Quantum mechanics, in particular, is a specific yet very versatile implementation of this scheme. (And quantum field theory is just a particular example of quantum mechanics, not an entirely new way of thinking.) The states are “wave functions,” and the collection of every possible wave function for some given system is “Hilbert space.” The nice thing about Hilbert space is that it’s a very restrictive set of possibilities (because it’s a vector space, for you experts); once you tell me how big it is (how many dimensions), you’ve specified your Hilbert space completely. This is in stark contrast with classical mechanics, where the space of states can get extraordinarily complicated. And then there is a little machine — “the Hamiltonian” — that tells you how to evolve from one state to another as time passes. Again, there aren’t really that many kinds of Hamiltonians you can have; once you write down a certain list of numbers (the energy eigenvalues, for you pesky experts) you are completely done.

(emphasis mine).

So it is worth understanding the eigenvector/eigenfunction and eigenvalue concept.
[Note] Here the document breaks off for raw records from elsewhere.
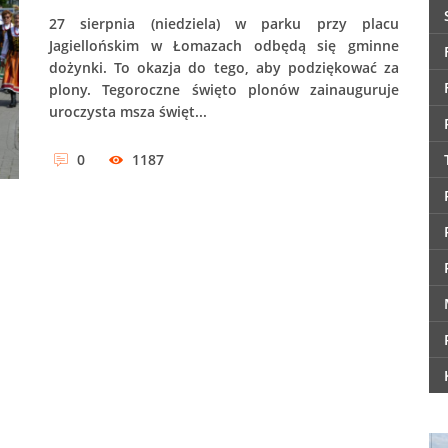
27 sierpnia (niedziela) w parku przy placu
Jagiellońskim w Łomazach odbędą się gminne
dożynki. To okazja do tego, aby podziękować za
plony. Tegoroczne święto plonów zainauguruje
uroczysta msza święt...
0
1187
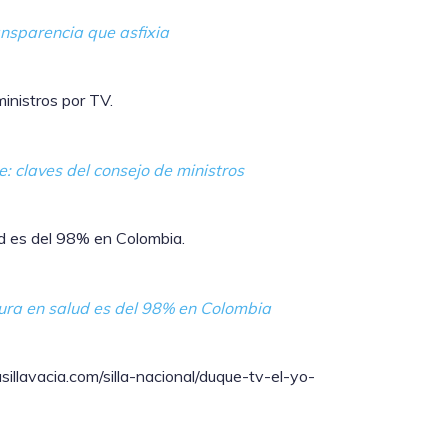
ansparencia que asfixia
ministros por TV.
e: claves del consejo de ministros
ud es del 98% en Colombia.
tura en salud es del 98% en Colombia
sillavacia.com/silla-nacional/duque-tv-el-yo-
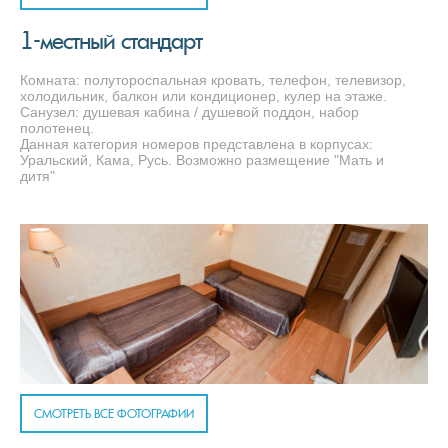
1-местный стандарт
Комната: полутороспальная кровать, телефон, телевизор,
холодильник, балкон или кондиционер, кулер на этаже.
Санузел: душевая кабина / душевой поддон, набор
полотенец.
Данная категория номеров представлена в корпусах:
Уральский, Кама, Русь. Возможно размещение "Мать и
дитя"
СМОТРЕТЬ ВСЕ ФОТОГРАФИИ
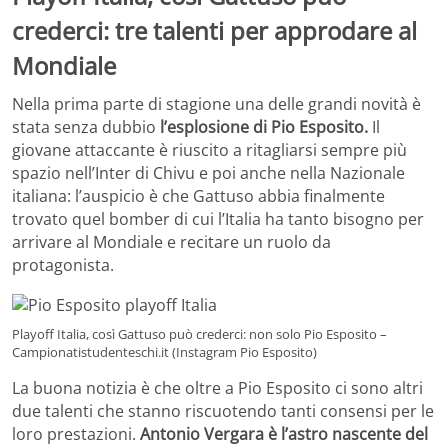
crederci: tre talenti per approdare al
Mondiale
Nella prima parte di stagione una delle grandi novità è
stata senza dubbio
l’esplosione di Pio Esposito.
Il
giovane attaccante è riuscito a ritagliarsi sempre più
spazio nell’Inter di Chivu e poi anche nella Nazionale
italiana: l’auspicio è che Gattuso abbia finalmente
trovato quel bomber di cui l’Italia ha tanto bisogno per
arrivare al Mondiale e recitare un ruolo da
protagonista.
Playoff Italia, così Gattuso può crederci: non solo Pio Esposito –
Campionatistudenteschi.it (Instagram Pio Esposito)
La buona notizia è che oltre a Pio Esposito ci sono altri
due talenti che stanno riscuotendo tanti consensi per le
loro prestazioni.
Antonio Vergara è l’astro nascente del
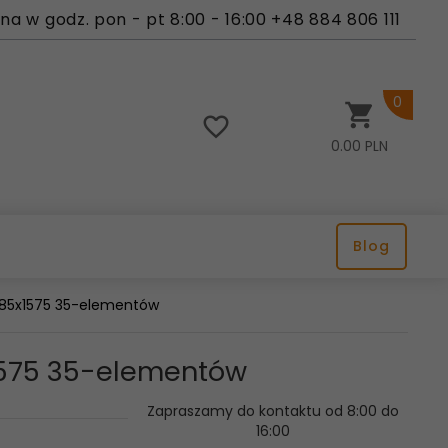
a w godz. pon - pt 8:00 - 16:00 +48 884 806 111
0
0.00
PLN
Blog
 885x1575 35-elementów
x1575 35-elementów
Zapraszamy do kontaktu od 8:00 do
16:00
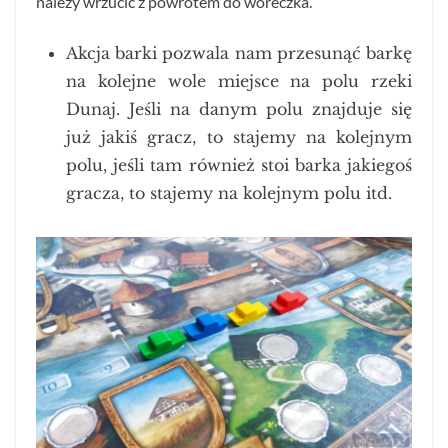
należy wrzucić z powrotem do woreczka.
Akcja barki pozwala nam przesunąć barkę
na kolejne wole miejsce na polu rzeki
Dunaj. Jeśli na danym polu znajduje się
już jakiś gracz, to stajemy na kolejnym
polu, jeśli tam również stoi barka jakiegoś
gracza, to stajemy na kolejnym polu itd.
First note: “eigen” is German for “self”; one should keep that in mind. That is part of the concept as we will see.

The next note: “eigenfunctions” really are a type of “eigenvector” so if you understand the latter concept at an abstract level, you’ll understand the former one.

The third note: if you are reading this, you are probably already familiar with some famous eigenfunctions! We’ll talk about some examples prior to giving the formal definition. This remark might sound cryptic at first (but hang in there), but remember when you learned $\frac{d}{dx} e^{ax} = ae^{ax}$ ? That is, you learned that the derivative of $e^{ax}$ is a scalar multiple of itself? (emphasis on SELF). So you already know that the function $e^{ax}$ is an eigenfunction of the “operator” $\frac{d}{dx}$ with eigenvalue $a$ because that is the scalar multiple.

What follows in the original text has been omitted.